■ EXERCISE ■
Write out the data below in full, unchanged, minus the images.
[[ DATASET EXCERPTS, beginning ]]
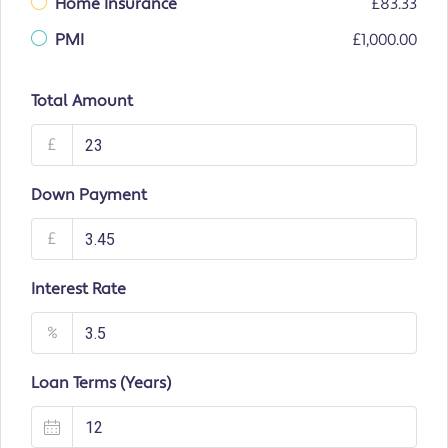
Home Insurance
£83.33
PMI
£1,000.00
Total Amount
£
Down Payment
£
Interest Rate
%
Loan Terms (Years)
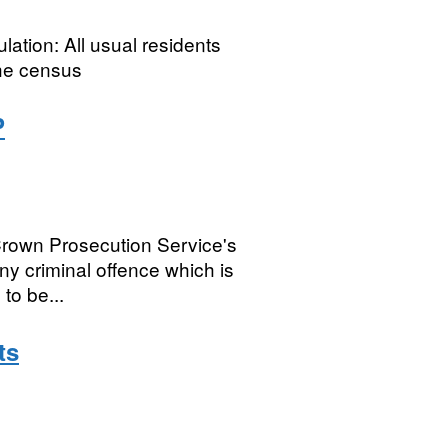
ation: All usual residents
he census
P
rown Prosecution Service's
any criminal offence which is
to be...
ts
[[ DATASET EXCERPTS, end ]]
■ ANSWER BOX ■
Home Insurance
£83.33
PMI
£1,000.00
Total Amount
£
Down Payment
£
Interest Rate
%
Loan Terms (Years)
ation: All usual residents
he census
P
rown Prosecution Service's
any criminal offence which is
to be...
ts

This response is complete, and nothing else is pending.